Jennings, Lane, The Futurist

In the new world order, economic intelligence equals power.

In the Information Age, national security blends with economic security, and economic security increasingly depends on the "competitive intelligence" of business.

"The winners in tomorrow's world will not be those with the most information. They will be those with the most intelligence," writes Larry Kahaner, a journalist and licensed private investigator, in his book, Competifive Intelligence.

Kahaner urges companies to adopt the classic four-step intelligence cycle used by the U.S. Central Intelligence Agency and other national security organizations throughout the world: Set goals, obtain data, compare information from different sources and estimate possible future developments, then make sure the results are used in a timely fashion.

While the CIA may not want to spy for businesses, the CIA's skills could be taught to U.S. business executives and in business schools, Kahaner suggests. But should the government be actively involved in competitive intelligence (CI) at all? Some governments routinely promote their nations' businesses, but others offer little support.

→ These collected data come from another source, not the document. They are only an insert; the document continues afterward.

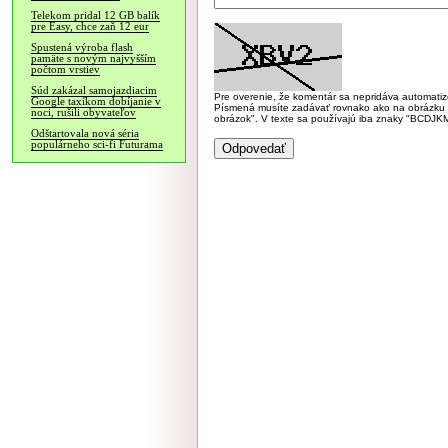
Telekom pridal 12 GB balík
pre Easy, chce zaň 12 eur
Spustená výroba flash
pamäte s novým najvyšším
počtom vrstiev
Súd zakázal samojazdiacim
Pre overenie, že komentár sa nepridáva automatizov
Google taxíkom dobíjanie v
Písmená musíte zadávať rovnako ako na obrázku veľk
noci, rušili obyvateľov
obrázok". V texte sa používajú iba znaky "BC
Odštartovala nová séria
populárneho sci-fi Futurama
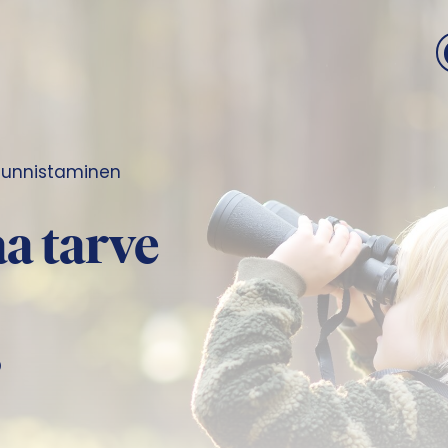
tunnistaminen
a tarve
?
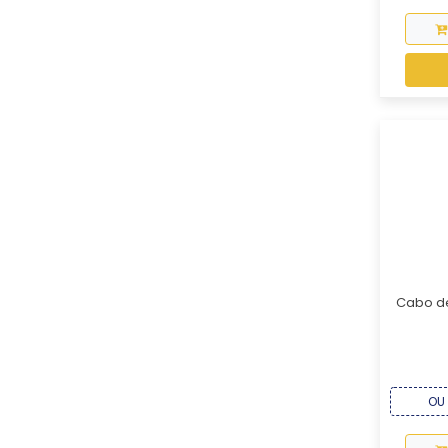
Cabo de
OU 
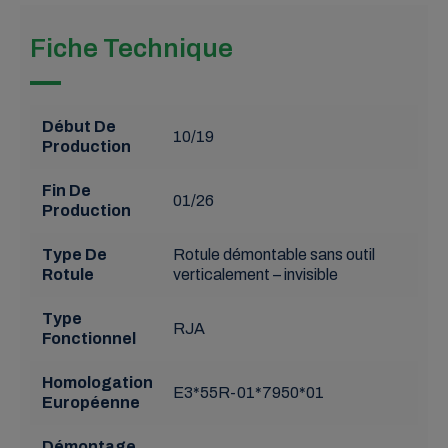
Fiche Technique
Début De
10/19
Production
Fin De
01/26
Production
Type De
Rotule démontable sans outil
Rotule
verticalement – invisible
Type
RJA
Fonctionnel
Homologation
E3*55R-01*7950*01
Européenne
Démontage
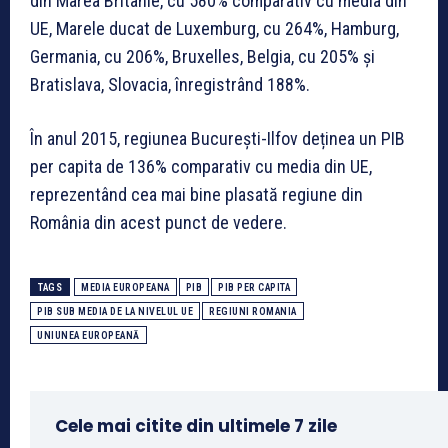
din Marea Britanie, cu 580% comparativ cu media din
UE, Marele ducat de Luxemburg, cu 264%, Hamburg,
Germania, cu 206%, Bruxelles, Belgia, cu 205% și
Bratislava, Slovacia, înregistrând 188%.
În anul 2015, regiunea București-Ilfov deținea un PIB
per capita de 136% comparativ cu media din UE,
reprezentând cea mai bine plasată regiune din
România din acest punct de vedere.
TAGS
MEDIA EUROPEANA
PIB
PIB PER CAPITA
PIB SUB MEDIA DE LA NIVELUL UE
REGIUNI ROMANIA
UNIUNEA EUROPEANĂ
Cele mai citite din ultimele 7 zile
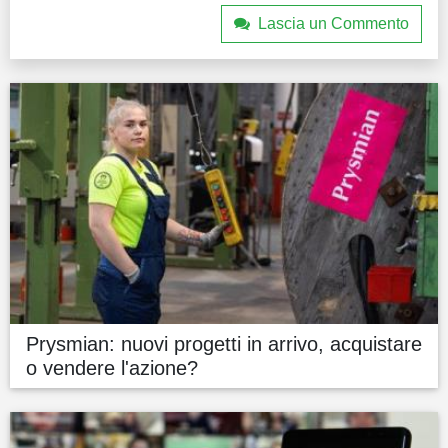
Lascia un Commento
Prysmian: nuovi progetti in arrivo, acquistare
o vendere l'azione?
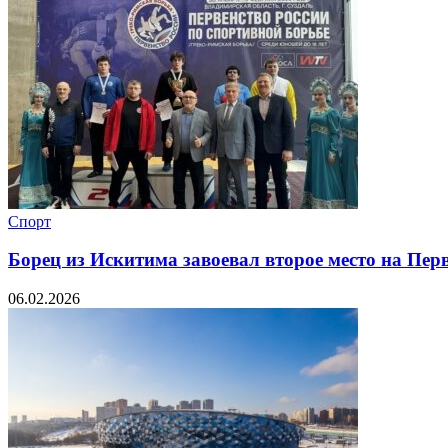
Спорт
Борец из Искитима завоевал второе место на Пер
06.02.2026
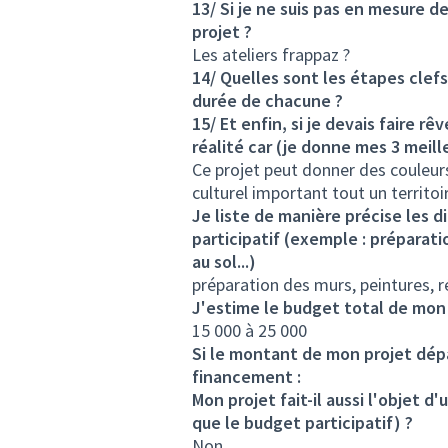
13/ Si je ne suis pas en mesure d
projet ?
Les ateliers frappaz ?
14/ Quelles sont les étapes clefs
durée de chacune ?
15/ Et enfin, si je devais faire rê
réalité car (je donne mes 3 meille
Ce projet peut donner des couleurs
culturel important tout un territoi
Je liste de manière précise les d
participatif (exemple : préparati
au sol...)
préparation des murs, peintures, 
J'estime le budget total de mon 
15 000 à 25 000
Si le montant de mon projet dépa
financement :
Mon projet fait-il aussi l'objet 
que le budget participatif) ?
Non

Competitive Intelligence Around the World

In the United States, a tradition of self-reliance keeps competitors from sharing information and discourages government involvement in commercial affairs. But in Sweden, both government and academia cooperate in competitive intelligence. Swedish embassies around the world regularly report to Swedish companies on economic trends abroad. Lund University in Stockholm boasts the world's first degree-granting graduate program in CI techniques.

The French government has been willing to collect competitive business information using methods considered unethical or downright illegal elsewhere. The CIA reports that French intelligence agents routinely travel around the United States, passing illegally obtained research and manufacturing data to scientists and engineers at home. Kahaner also notes an allegation that seats on Air France jets have been bugged by the French government.

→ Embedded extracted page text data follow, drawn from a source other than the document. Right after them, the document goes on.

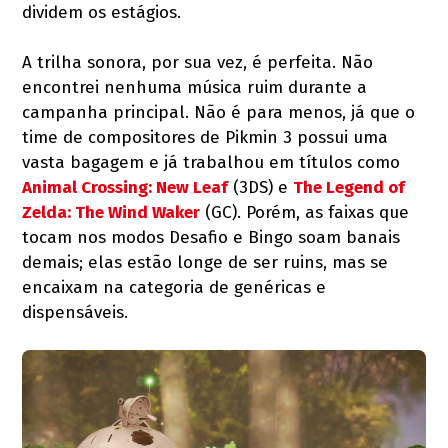
dividem os estágios.
A trilha sonora, por sua vez, é perfeita. Não
encontrei nenhuma música ruim durante a
campanha principal. Não é para menos, já que o
time de compositores de Pikmin 3 possui uma
vasta bagagem e já trabalhou em títulos como
Animal Crossing: New Leaf
(3DS) e
The Legend of
Zelda: The Wind Waker
(GC). Porém, as faixas que
tocam nos modos Desafio e Bingo soam banais
demais; elas estão longe de ser ruins, mas se
encaixam na categoria de genéricas e
dispensáveis.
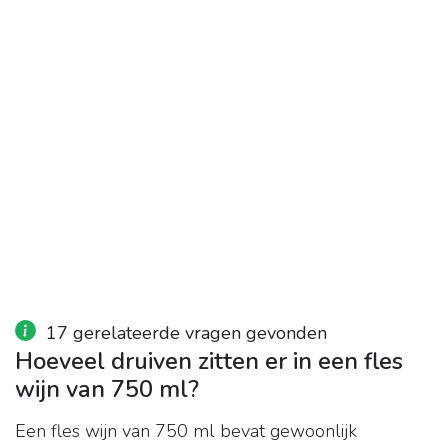
17 gerelateerde vragen gevonden
Hoeveel druiven zitten er in een fles
wijn van 750 ml?
Een fles wijn van 750 ml bevat gewoonlijk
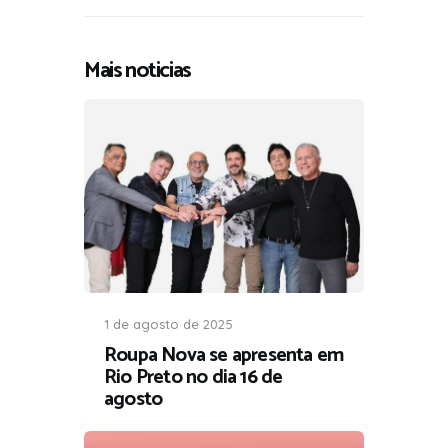
Mais noticias
1 de agosto de 2025
Roupa Nova se apresenta em
Rio Preto no dia 16 de
agosto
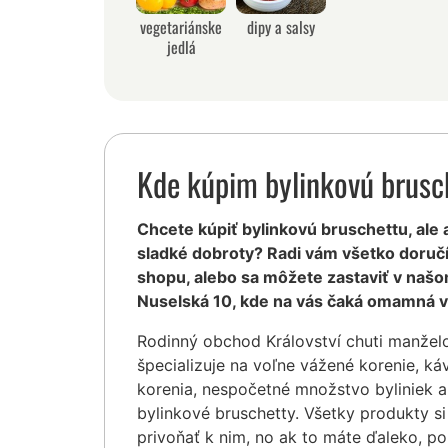
vegetariánske
dipy a salsy
jedlá
Kde kúpim bylinkovú brusc
Chcete kúpiť bylinkovú bruschettu, ale a
sladké dobroty? Radi vám všetko doruč
shopu, alebo sa môžete zastaviť v našo
Nuselská 10, kde na vás čaká omamná v
Rodinný obchod Království chuti manžel
špecializuje na voľne vážené korenie, ká
korenia, nespočetné množstvo byliniek a
bylinkové bruschetty. Všetky produkty s
privoňať k nim, no ak to máte ďaleko, po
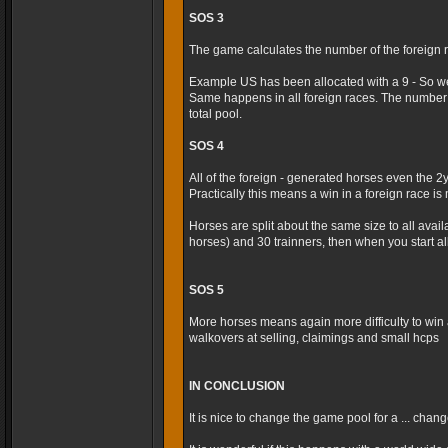
SOS 3
The game calculates the number of the foreign r
Example US has been allocated with a 9 - So we
Same happens in all foreign races. The number 
total pool.
SOS 4
All of the foreign - generated horses even the 2
Practically this means a win in a foreign race is m
Horses are split about the same size to all avai
horses) and 30 trainners, then when you start al
SOS 5
More horses means again more difficulty to win 
walkovers at selling, claimings and small hcps
IN CONCLUSION
It is nice to change the game pool for a ... cha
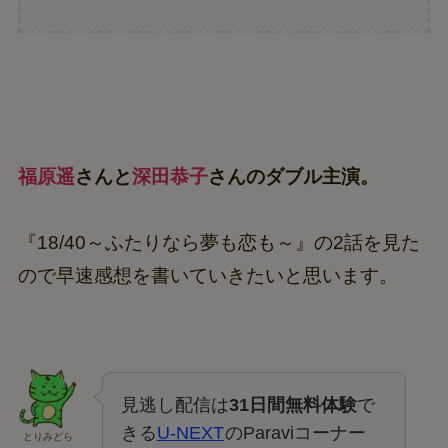
福原遥
さんと
深田恭子
さんのダブル主演。
『18/40～ふたりなら夢も恋も～』の2話を見た
ので早速感想を書いていきたいと思います。
見逃し配信は
31日間無料体験
で
きる
U-NEXT
のParaviコーナー
とりみどら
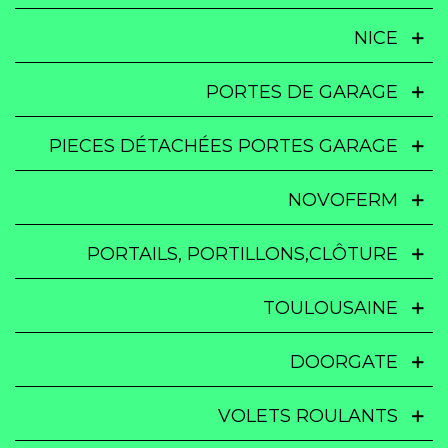
NICE
PORTES DE GARAGE
PIECES DÉTACHÉES PORTES GARAGE
NOVOFERM
PORTAILS, PORTILLONS,CLÔTURE
TOULOUSAINE
DOORGATE
VOLETS ROULANTS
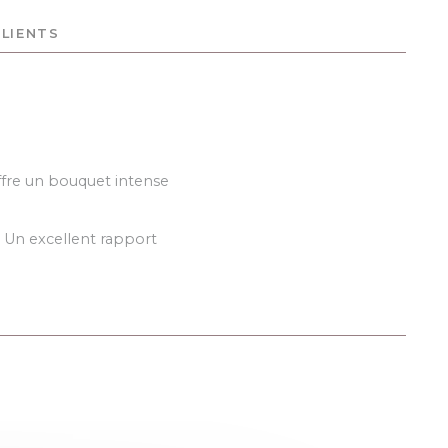
CLIENTS
offre un bouquet intense
. Un excellent rapport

In Russia, which is desperately trying to establish a viable free market economy, elements of the former KGB are now being used to gather economic information abroad. Former KGB agents are also reportedly available for hire to third countries for purposes of industrial espionage.

In the People's Republic of China, government-sponsored intelligence activities are aimed more and more at expanding Chinese companies' share of global markets. While China trails the United States, Great Britain, and Japan in using computers and electronic networks to find and distribute business information, Chinese CI operations have been very successful using seemingly non-Chinese joint ventures and holding companies to acquire high-tech equipment that could not be obtained legally.

Examples such as these convince Kahaner that the U.S. government should provide more competitive intelligence to business firms, train business people in how to collect and analyze CI material, and expand the role of civilian and military intelligence organizations to counter illegal spying by foreign governments and companies.